The 1940 Under the Volcano--hidden for too long in the shadows of Lowry's 1947 masterpiece--differs from the latter in significant ways. It is a bridge between Lowry's 1930s fiction (especially In Ballast to the White Sea) and the 1947 Under the Volcano itself. Joining the recently published Swinging the Maelstrom and In Ballast to the White Sea, The 1940 Under the Volcano takes its rightful place as part of Lowry's exciting 1930s/early-40s trilogy. Scholars have only recently begun to pay systematic attention to convergences and divergences between this earlier work and the 1947 version. Miguel Mota and Paul Tiessen's insightful introduction, together with extensive annotations by Chris Ackerley and David Large, reveal the depth and breadth of Lowry's complex vision for his work. This critical edition fleshes out our sense of the enormous achievement by this twentieth-century modernist.
About the Author: Malcolm Lowry was born in 1909 in northwest England, near Liverpool. During the 1930s he lived in London, New York, Mexico, and Los Angeles before moving to British Columbia in 1939. This move marked the start of a startlingly fertile period in Lowry's career as a 20th-century literary modernist. The 1940 Under the Volcano formed the basis for his masterpiece, Under the Volcano (1947)--one of the last great modernist novels.
Miguel Mota is Associate Professor of English at the University of British Columbia. He has published on numerous 20th-century and contemporary writers and filmmakers.
Paul Tiessen is Professor Emeritus at Wilfrid Laurier University. He is the founding editor of the Malcolm Lowry Newsletter (1977-1984) and The Malcolm Lowry Review (1984-2002).
Chris Ackerley is Professor of English at the University of Otago, New Zealand. His research focus is modernism, and his speciality is annotation.
David Large is a research and teaching assistant at the University of Otago in New Zealand. With Chris Ackerley, he edits an annotation website dedicated to Under the Volcano.

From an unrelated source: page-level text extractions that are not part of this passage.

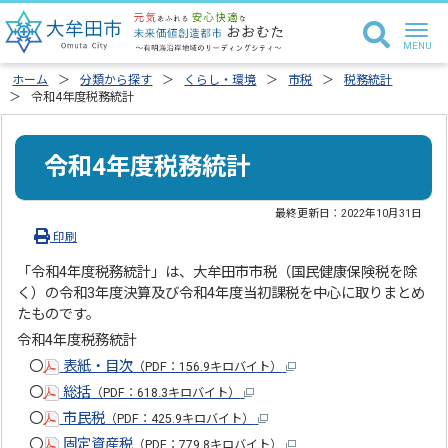
ホーム
分類から探す
くらし・環境
市税
税務統計
令和4年度税務統計
令和4年度税務統計
最終更新日：
2022年10月31日
印刷
「令和4年度税務統計」は、大牟田市市税（国民健康保険税を除
く）の令和3年度決算及び令和4年度当初課税を中心に取りまとめ
たものです。
令和4年度税務統計
〇
表紙・目次
（PDF：156.9キロバイト）
〇
総括
（PDF：618.3キロバイト）
〇
市民税
（PDF：425.9キロバイト）
〇
固定資産税
（PDF：779.8キロバイト）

Vik Doyen is Professor Emeritus and former vice-dean of the Arts Faculty and head of the English Department at the Katholieke Universiteit Leuven, Belgium. He did archival research in the Malcolm Lowry Collection at the University of British Columbia for his doctoral dissertation.
Patrick A. McCarthy is Professor of English at the University of Miami. He has authored several studies on Lowry, including Forests of Symbols: World, Text, and Self in Malcolm Lowry's Fiction.